The cost and burden of class action discovery often puts undue pressure on defendants to settle cases that have little or no merit. To relieve this pressure, courts sometimes permit bifurcated discovery, with the parties first addressing class certification issues and later, if warranted, merits issues. Recently, in Physicians Healthsource, Inc. v. Janssen Pharms., Inc., the District of New Jersey ordered bifurcated discovery but reversed the normal mechanics, limiting the first phase to merits issues before permitting any class discovery. The result is the same, though: potentially enormous time- and cost-savings. This strategy may be worth considering in cases where there are potentially dispositive merits issues.

Plaintiff in Physicians Healthsource claimed defendants sent faxes violating the Telephone Consumer Protection Act (“TCPA”). The parties disputed whether the faxes actually fell within the scope of the TCPA as commercial advertisements, a clearly dispositive issue under the statute. Defendants argued that bifurcation permitting the parties to address this threshold issue first would save time and money. The court agreed and limited the first phase of discovery to four months to address only this issue, citing Fed R. Civ. P. 42(b) — which provides that issues may be tried separately “to expedite and economize.”

Plaintiffs commonly raise three arguments in opposing bifurcation: (1) bifurcation causes undue delay and prejudice to plaintiffs; (2) because class and merits issues overlap, bifurcation results in discovery disputes and/or duplication of effort; and (3) bifurcation is inappropriate since the “rigorous analysis” required at the class certification stage requires inquiry into the merits. Merits-first bifurcation is not susceptible to any of these arguments:

  • Merits-First Bifurcation Is Efficient: As the Physicians Healthsource court noted, bifurcation “has the potential to save the parties and the Court from the substantial costs and burdens associated with whole scale class action discovery. ” Discovery on the threshold issue could be completed quickly, after which “the District Court may determine that summary judgment is warranted.” The Court was not persuaded that plaintiff would be unduly prejudiced, particularly since the faxes at issue were sent in 2008 and plaintiff did not sue until about four years later.
  • Merits-First Bifurcation Has No Potential For Overlap: The Physicians Healthsource court found that in this case merits and class issues were “totally distinct,” and because “there will be no significant overlap between the two,” there is “no real danger of a duplication of efforts or corresponding increase in litigation costs[.]”
  • Merits-First Bifurcation Does Not Handicap Plaintiffs’ Class Certification Motion: In Wal-Mart v. Dukes, the Supreme Court noted that the “rigorous analysis” required for class certification “will entail some overlap with the merits of the plaintiff’s underlying claim.” But merits-first bifurcation, of course, contemplates resolution of the action well before the certification motion.

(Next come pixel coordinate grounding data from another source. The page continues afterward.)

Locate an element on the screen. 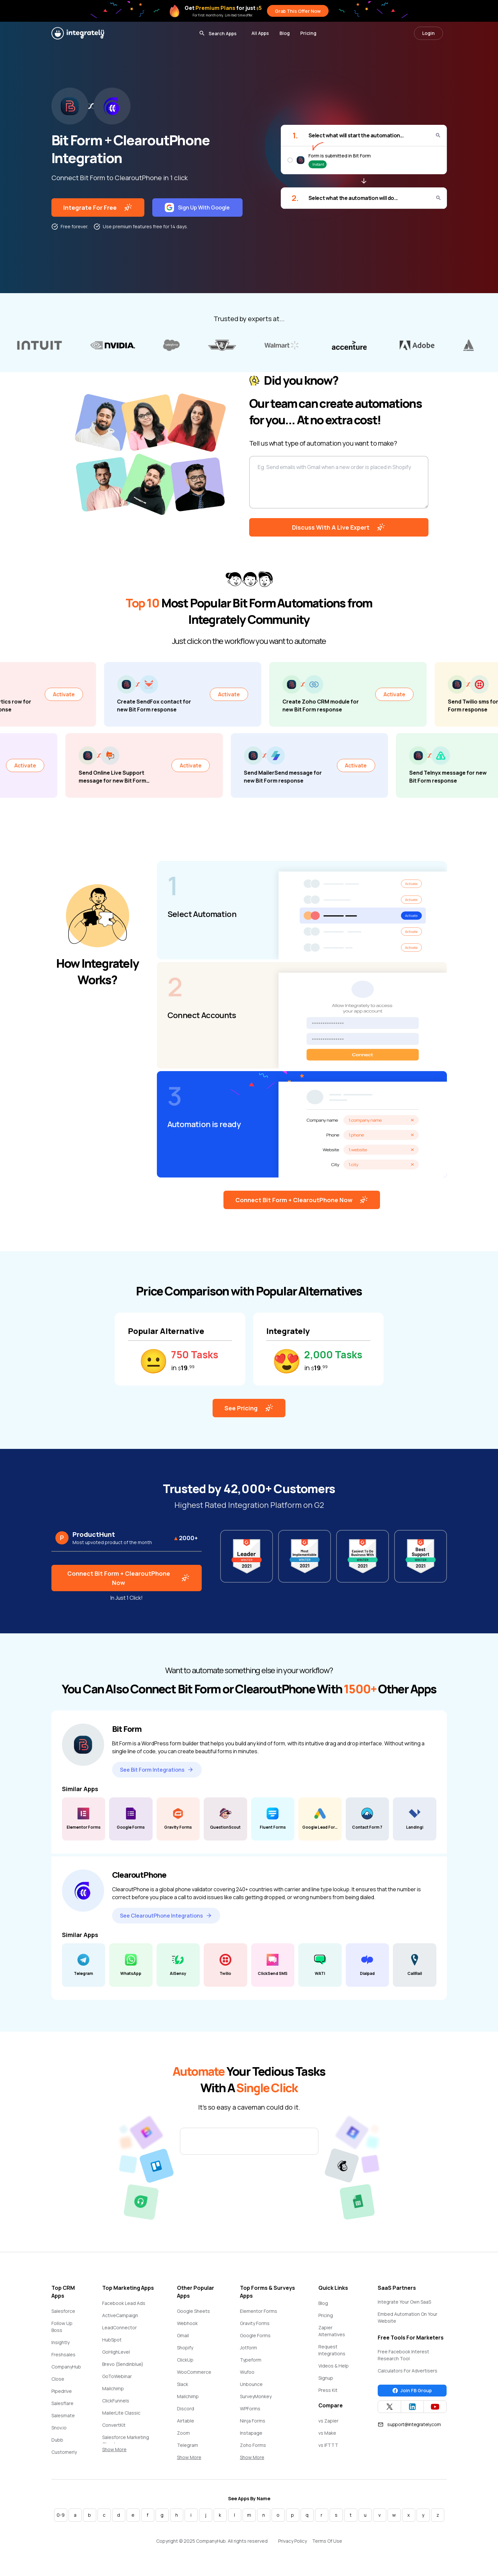  Privacy Policy is located at coordinates (292, 2541).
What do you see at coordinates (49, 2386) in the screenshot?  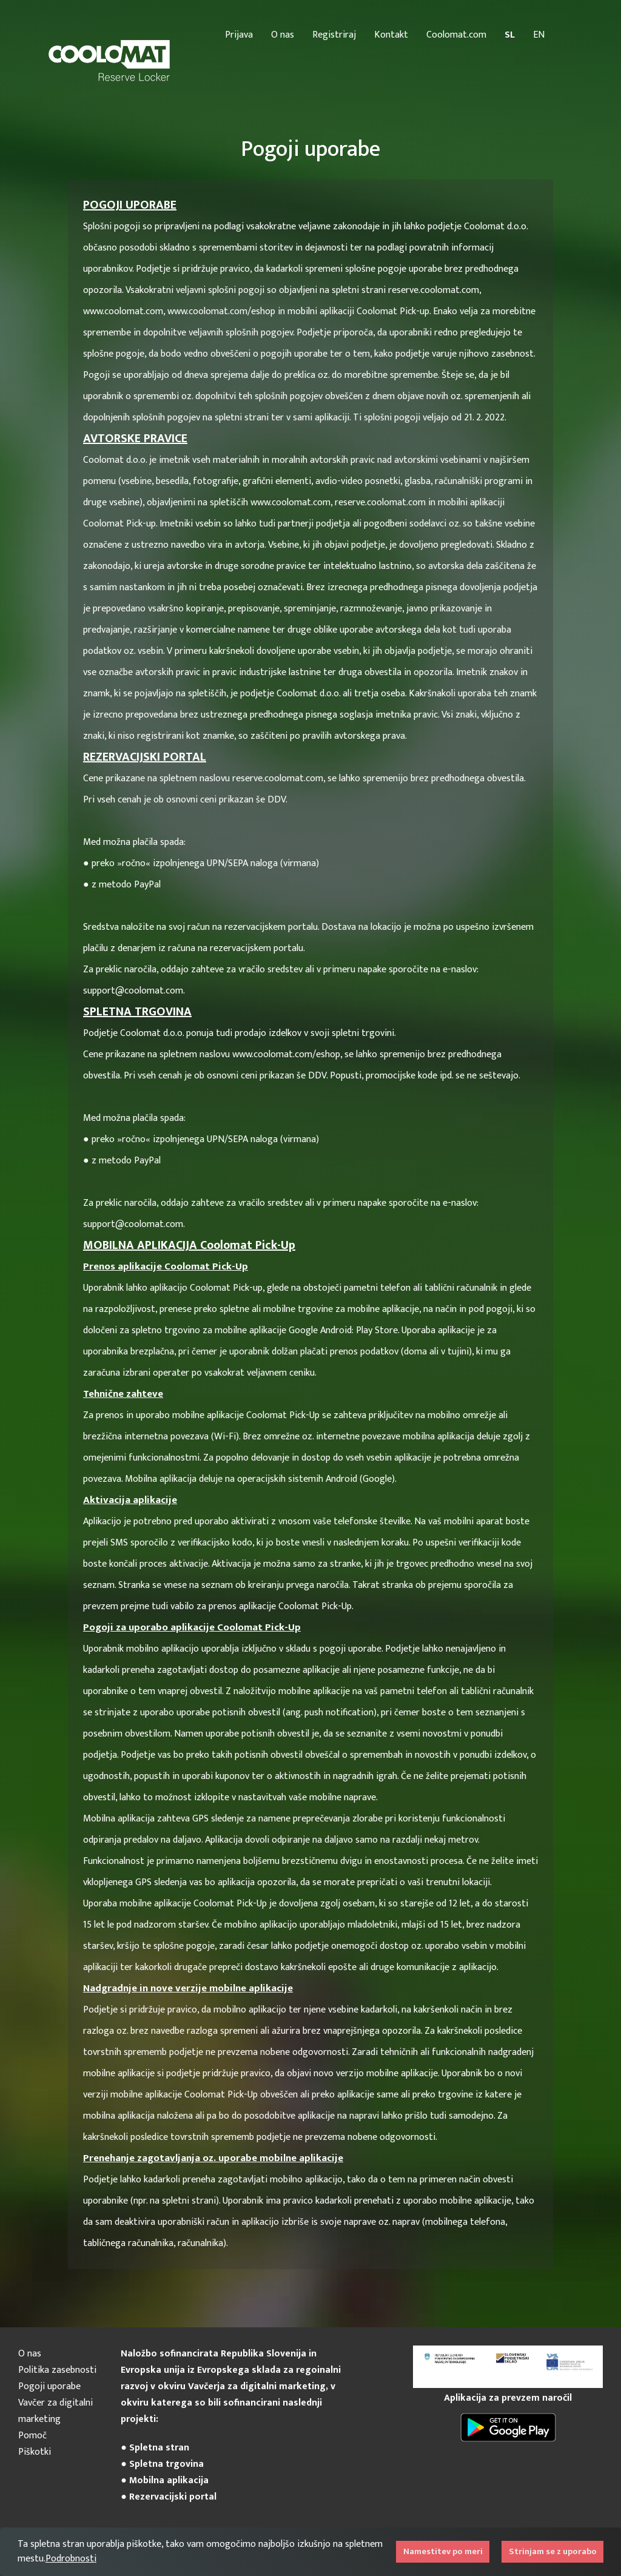 I see `Pogoji uporabe` at bounding box center [49, 2386]. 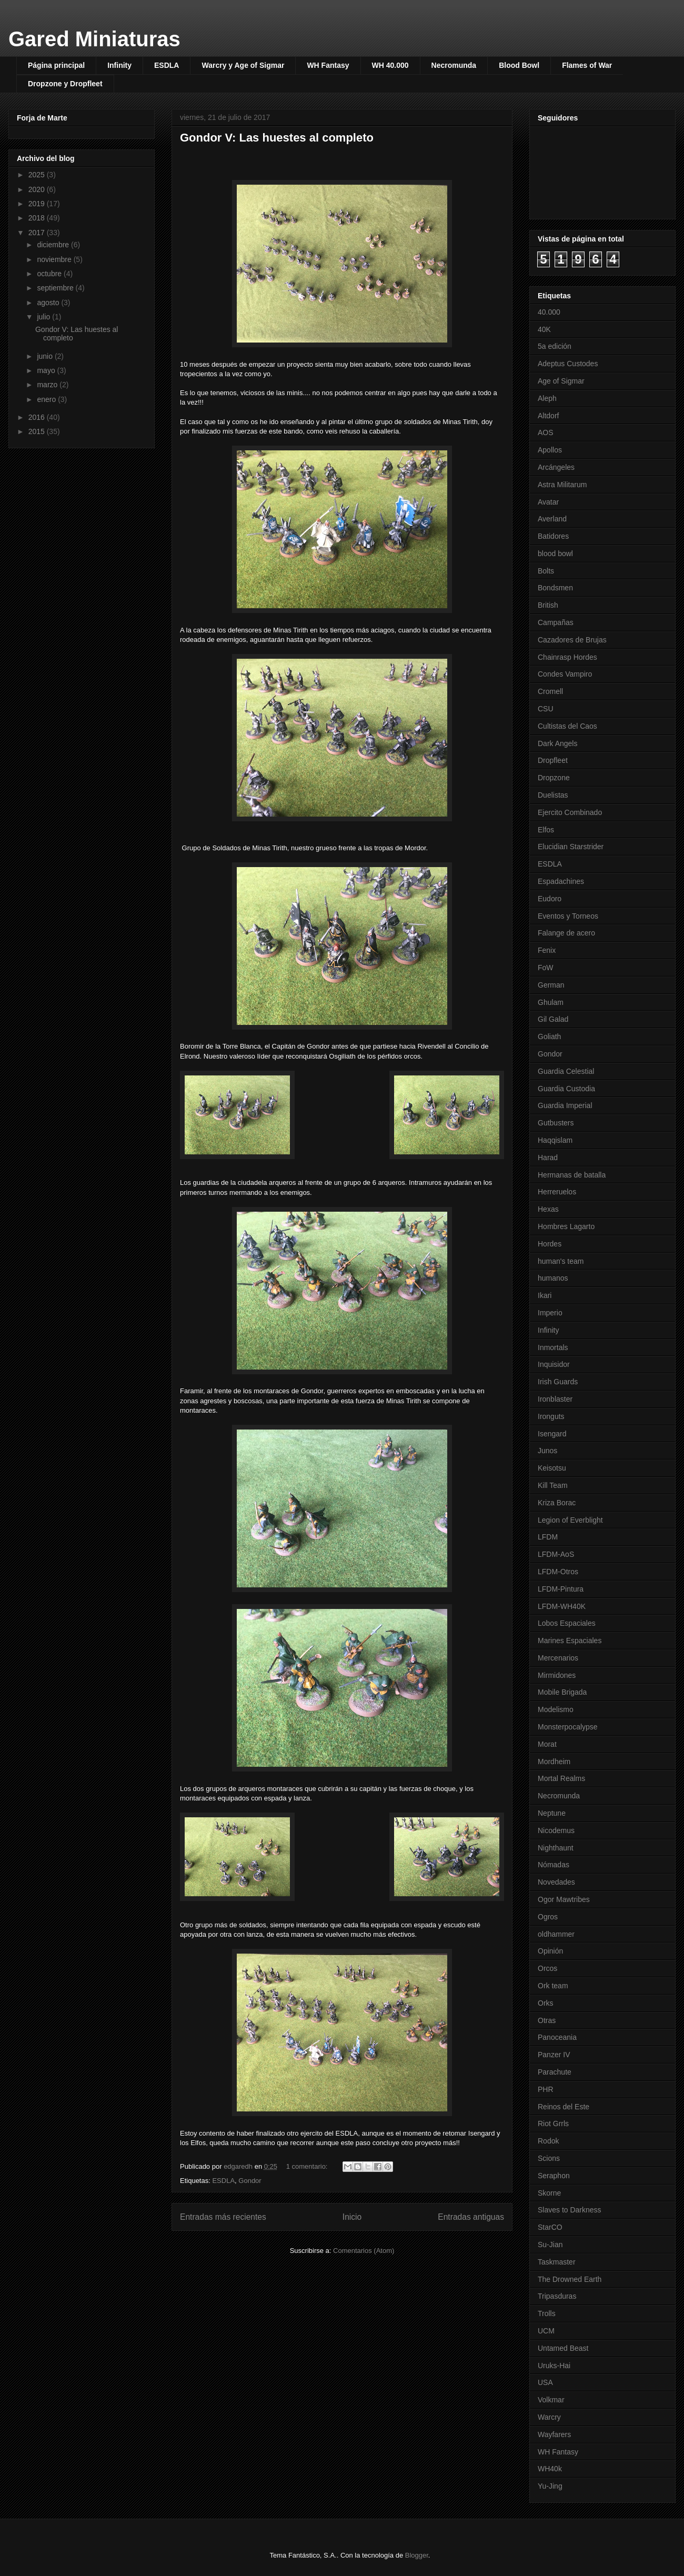  I want to click on Mortal Realms, so click(561, 1778).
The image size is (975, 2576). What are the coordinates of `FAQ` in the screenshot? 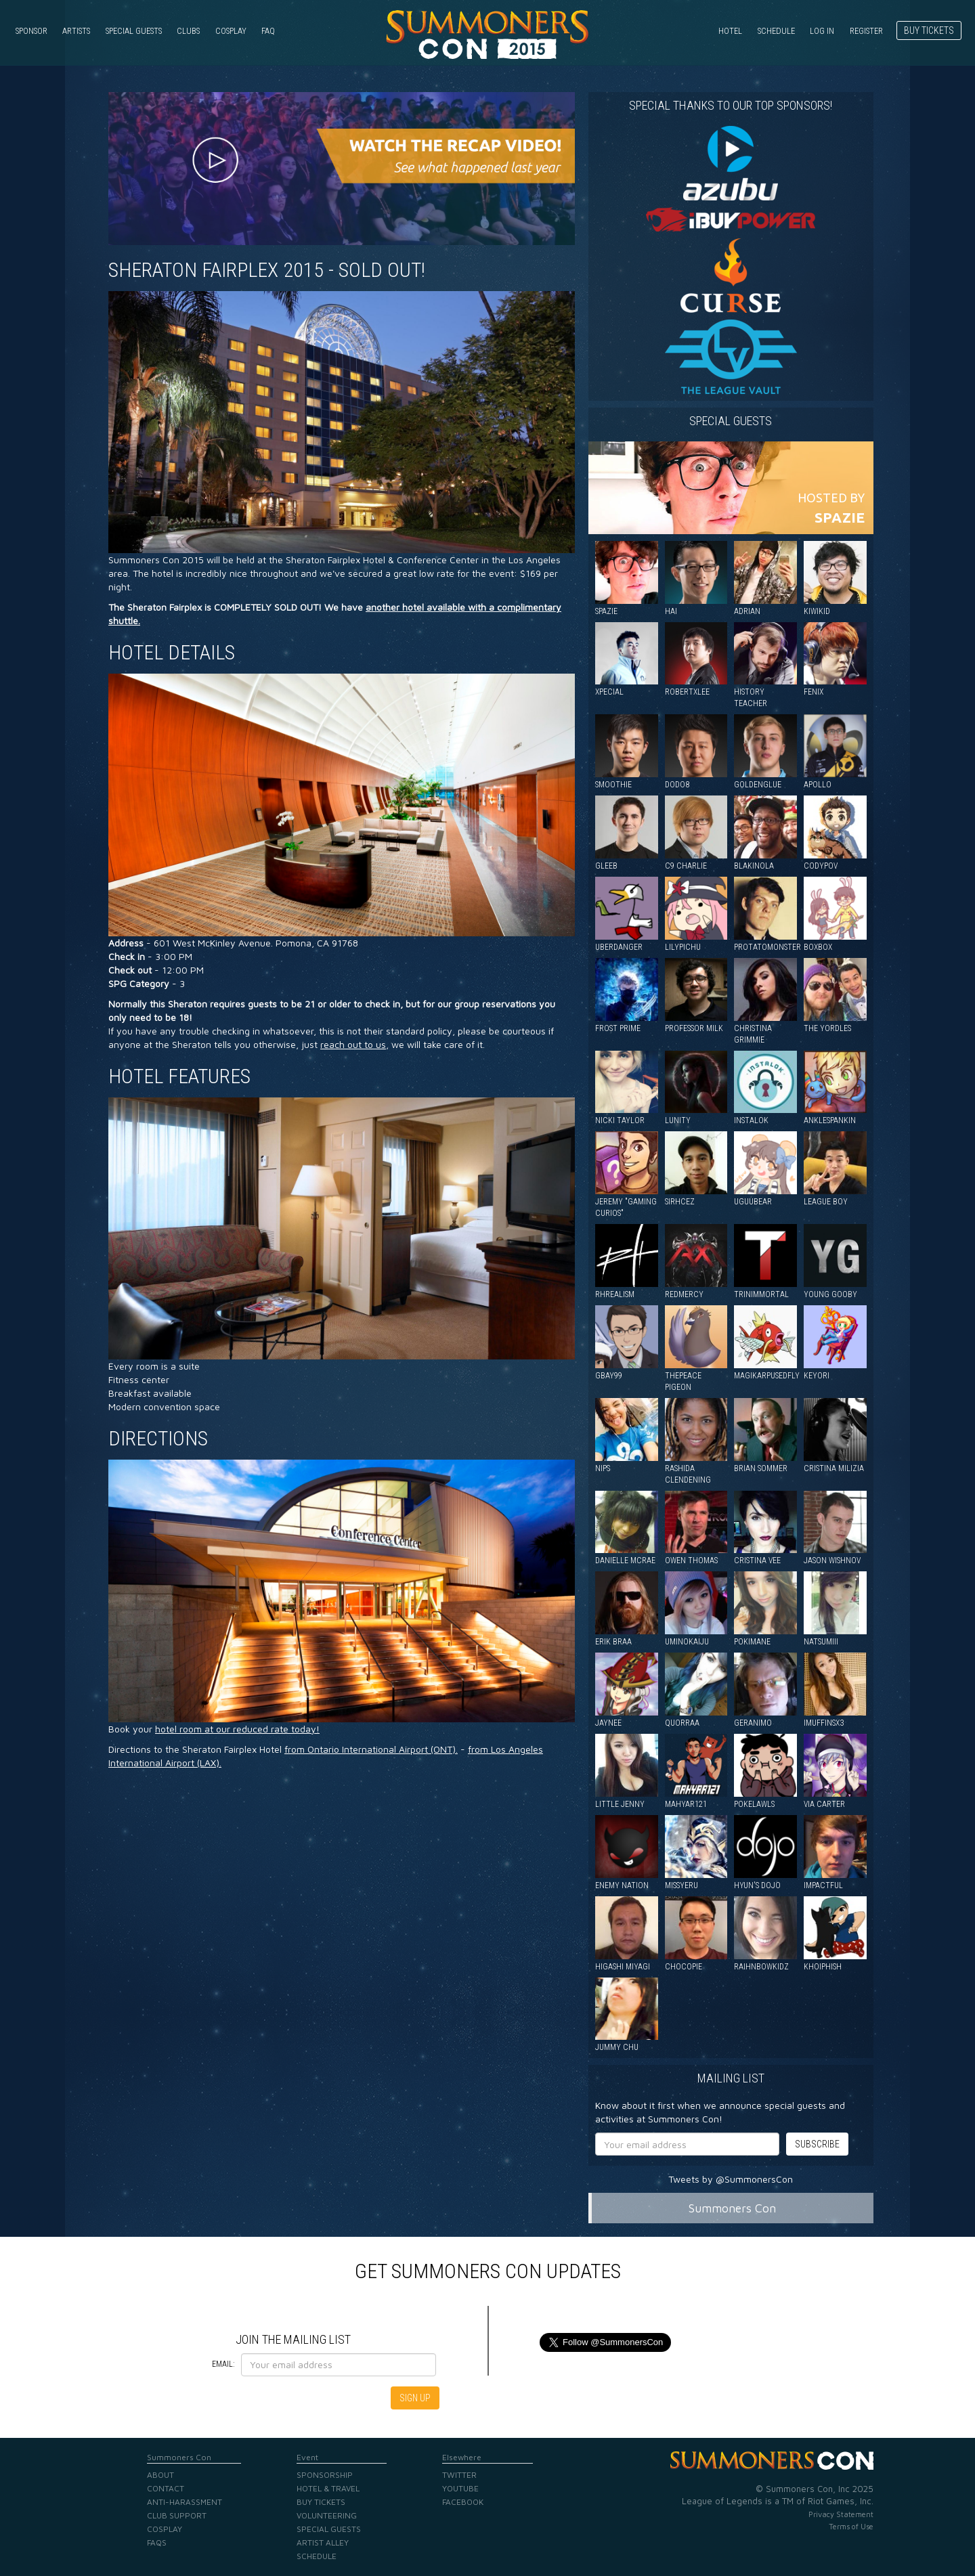 It's located at (268, 31). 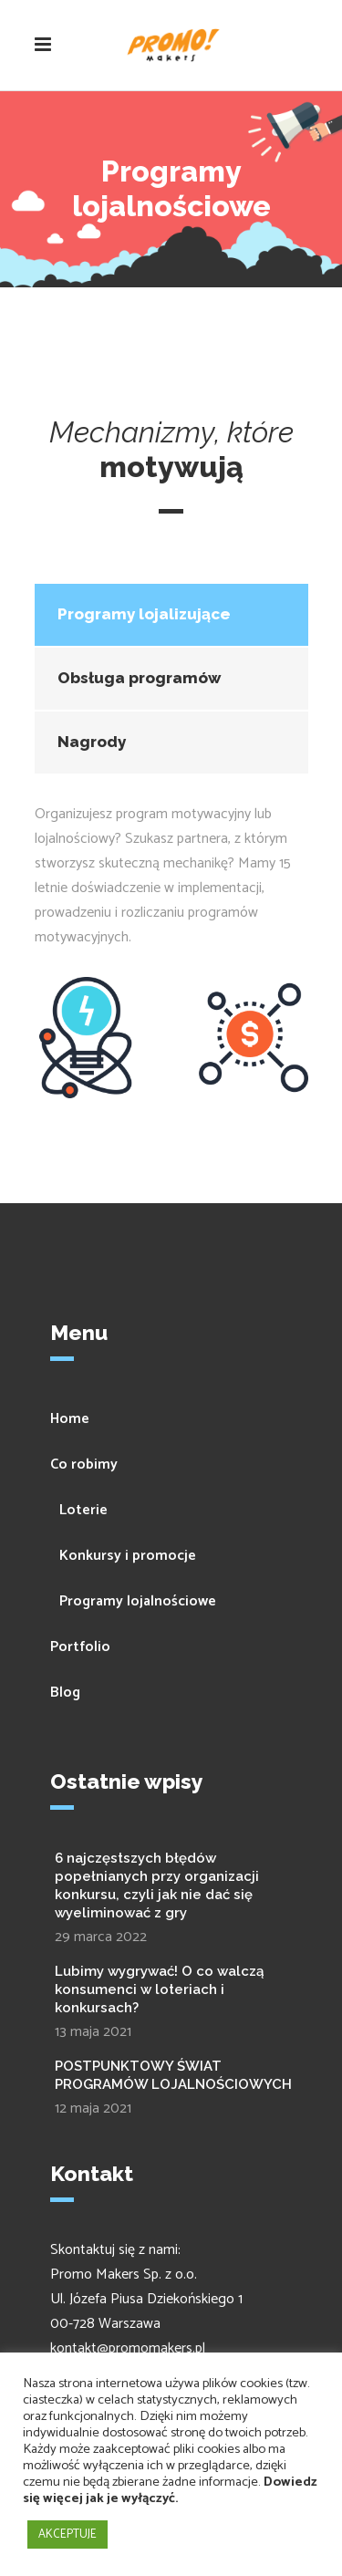  What do you see at coordinates (83, 1510) in the screenshot?
I see `Loterie` at bounding box center [83, 1510].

Given the underlying rationale, defendants arguing for merits-first bifurcation should show that an early summary judgment motion is viable. Though parties frequently wait until discovery is closed, Fed R. Civ. P. 56(b) expressly permits such motions to be made “at any time until 30 days after the close of all discovery.”

While the cases where merits-first bifurcation can be employed will be limited, the potential for early resolution and enormous time- and cost-savings makes Physicians Healthsource a case worth bookmarking.